— TASK TO COMPLETE —
Check each line of the data for "jūsu", and copy the ones that have it.

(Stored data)
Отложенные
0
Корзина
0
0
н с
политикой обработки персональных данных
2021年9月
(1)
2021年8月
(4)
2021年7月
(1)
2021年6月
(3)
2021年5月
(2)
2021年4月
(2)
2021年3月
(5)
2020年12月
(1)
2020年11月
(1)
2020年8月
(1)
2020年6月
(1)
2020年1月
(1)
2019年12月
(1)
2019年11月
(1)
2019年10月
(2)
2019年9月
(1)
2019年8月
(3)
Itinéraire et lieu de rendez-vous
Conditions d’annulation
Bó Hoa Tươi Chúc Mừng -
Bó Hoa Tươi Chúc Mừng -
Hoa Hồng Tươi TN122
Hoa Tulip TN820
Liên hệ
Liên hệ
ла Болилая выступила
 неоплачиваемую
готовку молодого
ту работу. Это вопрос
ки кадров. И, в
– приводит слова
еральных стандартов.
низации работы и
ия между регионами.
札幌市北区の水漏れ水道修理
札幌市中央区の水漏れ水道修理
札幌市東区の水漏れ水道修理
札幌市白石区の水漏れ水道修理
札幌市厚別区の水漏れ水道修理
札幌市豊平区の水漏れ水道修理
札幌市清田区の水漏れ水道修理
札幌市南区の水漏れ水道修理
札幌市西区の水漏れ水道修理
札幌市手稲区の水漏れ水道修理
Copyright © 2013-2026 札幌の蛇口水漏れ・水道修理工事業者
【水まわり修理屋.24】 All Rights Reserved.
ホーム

==

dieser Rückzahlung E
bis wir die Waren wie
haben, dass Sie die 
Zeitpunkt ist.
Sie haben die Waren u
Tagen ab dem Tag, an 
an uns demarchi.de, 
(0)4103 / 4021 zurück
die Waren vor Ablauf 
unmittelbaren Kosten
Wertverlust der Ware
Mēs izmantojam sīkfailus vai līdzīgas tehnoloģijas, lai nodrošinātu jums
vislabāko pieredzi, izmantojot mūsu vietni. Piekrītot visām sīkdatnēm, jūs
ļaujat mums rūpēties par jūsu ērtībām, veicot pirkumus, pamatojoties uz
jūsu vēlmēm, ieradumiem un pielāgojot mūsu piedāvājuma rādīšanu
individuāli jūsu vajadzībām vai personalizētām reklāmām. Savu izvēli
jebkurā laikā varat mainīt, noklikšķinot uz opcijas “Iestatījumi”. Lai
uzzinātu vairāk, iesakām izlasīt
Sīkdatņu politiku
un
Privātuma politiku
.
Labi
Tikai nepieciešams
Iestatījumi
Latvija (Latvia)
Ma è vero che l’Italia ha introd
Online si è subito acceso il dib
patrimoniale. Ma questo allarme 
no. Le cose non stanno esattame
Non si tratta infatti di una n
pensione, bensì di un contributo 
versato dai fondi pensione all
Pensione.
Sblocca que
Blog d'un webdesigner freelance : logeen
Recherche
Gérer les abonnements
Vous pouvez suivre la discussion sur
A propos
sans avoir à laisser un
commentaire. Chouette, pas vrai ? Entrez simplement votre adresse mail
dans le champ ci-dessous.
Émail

— RESULT BELOW —
ļaujat mums rūpēties par jūsu ērtībām, veicot pirkumus, pamatojoties uz
jūsu vēlmēm, ieradumiem un pielāgojot mūsu piedāvājuma rādīšanu
individuāli jūsu vajadzībām vai personalizētām reklāmām. Savu izvēli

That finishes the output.